Required action ▸
When the string "amministrativo" appears in a line of the records, show the whole line.

Record excerpts ▸

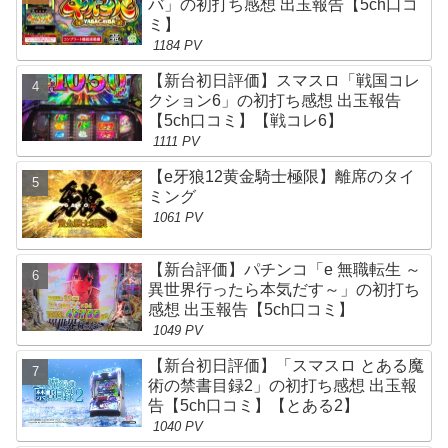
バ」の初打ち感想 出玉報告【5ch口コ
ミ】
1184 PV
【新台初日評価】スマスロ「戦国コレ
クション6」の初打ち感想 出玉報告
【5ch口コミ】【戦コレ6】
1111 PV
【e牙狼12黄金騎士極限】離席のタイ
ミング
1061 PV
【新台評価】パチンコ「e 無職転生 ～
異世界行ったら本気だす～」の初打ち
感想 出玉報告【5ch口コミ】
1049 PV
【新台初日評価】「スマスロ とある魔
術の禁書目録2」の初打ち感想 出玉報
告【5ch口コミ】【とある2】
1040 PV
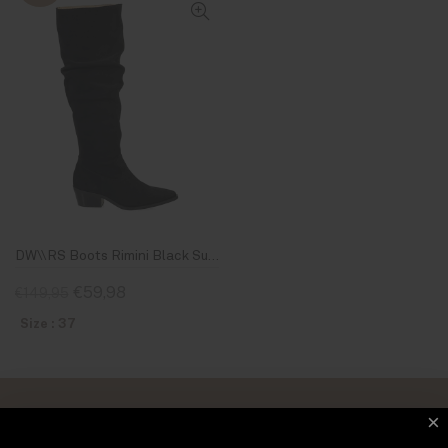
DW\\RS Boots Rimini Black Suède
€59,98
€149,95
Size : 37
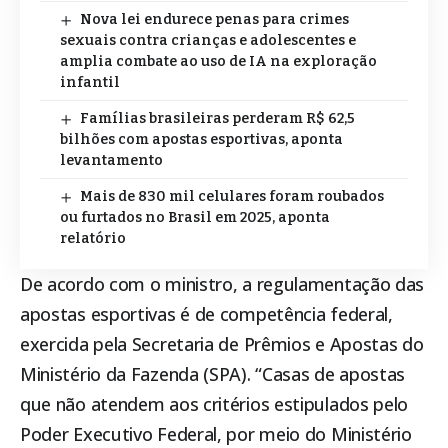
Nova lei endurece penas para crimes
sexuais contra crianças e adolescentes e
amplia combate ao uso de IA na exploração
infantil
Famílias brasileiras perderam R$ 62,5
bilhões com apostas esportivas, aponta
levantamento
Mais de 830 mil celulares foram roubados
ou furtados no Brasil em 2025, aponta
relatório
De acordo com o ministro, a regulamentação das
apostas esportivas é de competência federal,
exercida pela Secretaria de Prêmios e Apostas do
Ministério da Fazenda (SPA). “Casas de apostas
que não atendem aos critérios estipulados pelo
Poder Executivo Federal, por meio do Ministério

--

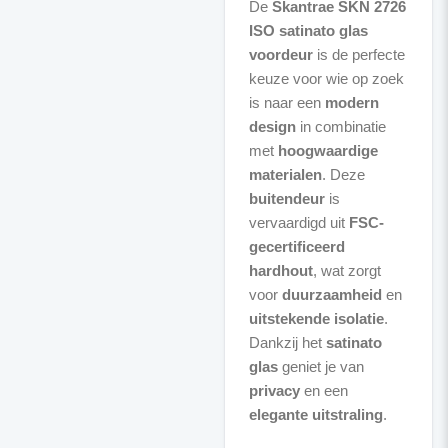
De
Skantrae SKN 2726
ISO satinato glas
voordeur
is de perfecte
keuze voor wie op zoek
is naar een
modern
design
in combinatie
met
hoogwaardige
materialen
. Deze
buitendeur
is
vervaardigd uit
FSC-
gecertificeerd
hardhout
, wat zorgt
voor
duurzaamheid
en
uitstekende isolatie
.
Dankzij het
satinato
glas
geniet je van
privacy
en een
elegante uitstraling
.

---

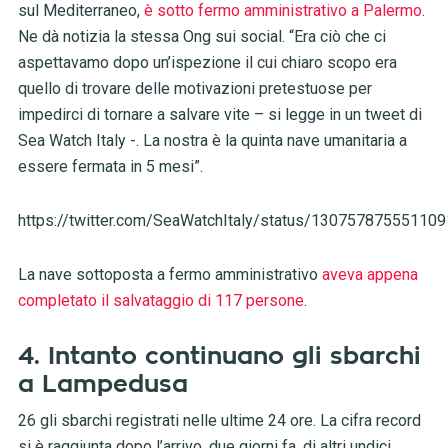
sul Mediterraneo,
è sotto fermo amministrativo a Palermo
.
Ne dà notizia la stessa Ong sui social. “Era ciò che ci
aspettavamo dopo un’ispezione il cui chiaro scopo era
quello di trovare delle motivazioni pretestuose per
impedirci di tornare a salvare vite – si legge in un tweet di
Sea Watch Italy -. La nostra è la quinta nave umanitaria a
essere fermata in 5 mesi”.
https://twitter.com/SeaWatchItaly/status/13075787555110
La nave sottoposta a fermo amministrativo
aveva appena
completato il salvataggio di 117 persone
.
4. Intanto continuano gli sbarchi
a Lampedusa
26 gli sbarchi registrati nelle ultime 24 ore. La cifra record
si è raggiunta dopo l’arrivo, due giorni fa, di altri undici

Answer to the problem ▸
è sotto fermo amministrativo a Palermo
La nave sottoposta a fermo amministrativo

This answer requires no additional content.